Collaborating with AI also speeds this up a lot. For example, it's much faster to have the AI write a code snippet involving a dependency/API and manually verify the code's correctness for inclusion in the spec than it is to read though documentation and write the same code by hand.

The feat of implementing that function based on my description is well within the capabilities of AI. Grok did it in under 30 seconds, and I don't see any obvious mistakes at first glance: https://grok.com/share/c2hhcmQtMw_fa68bae1-3436-404b-bf9e-09....

I don't have access to the grok sample you've shared (service not available in my region)

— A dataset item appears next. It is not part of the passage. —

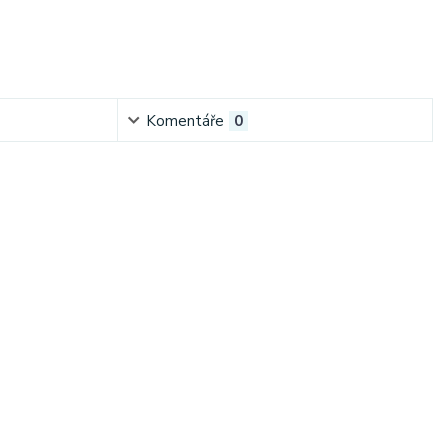
Komentáře
0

Reading the documentation is mostly for gotchas and understanding the subsystem you're going to incorporate in your software. You can not design something that will use GTK or sndio without understanding the core concepts of those technologies. And if you know the concepts, then I will say it's easier and faster to write the code than to write such specs.

As for finding samples, it's easy on the web. Especially with GitHub search. But these days, I often take a look at the source code of the library itself, because I often got questions that the documentation don't have the answer for. It's not about what the code I wrote may do (which is trivial to know) but what it cannot do at all.